● **HOW TO COMPLETE THIS TASK**
Print every record below exactly, minus the pictures.
____
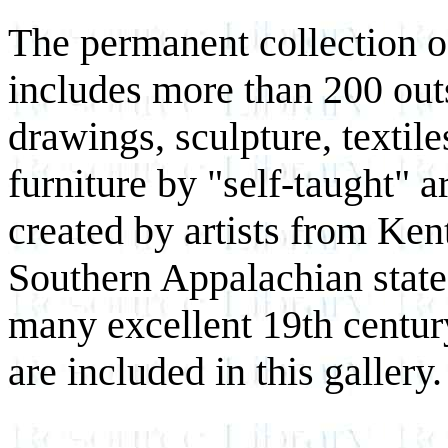
The permanent collection 
includes more than 200 out
drawings, sculpture, textile
furniture by "self-taught" 
created by artists from Ken
Southern Appalachian states
many excellent 19th centur
are included in this gallery.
____
● **ANSWER BOX**
The permanent collection 
includes more than 200 out
drawings, sculpture, textile
furniture by "self-taught" 
created by artists from Ken
Southern Appalachian states
many excellent 19th centur
are included in this gallery.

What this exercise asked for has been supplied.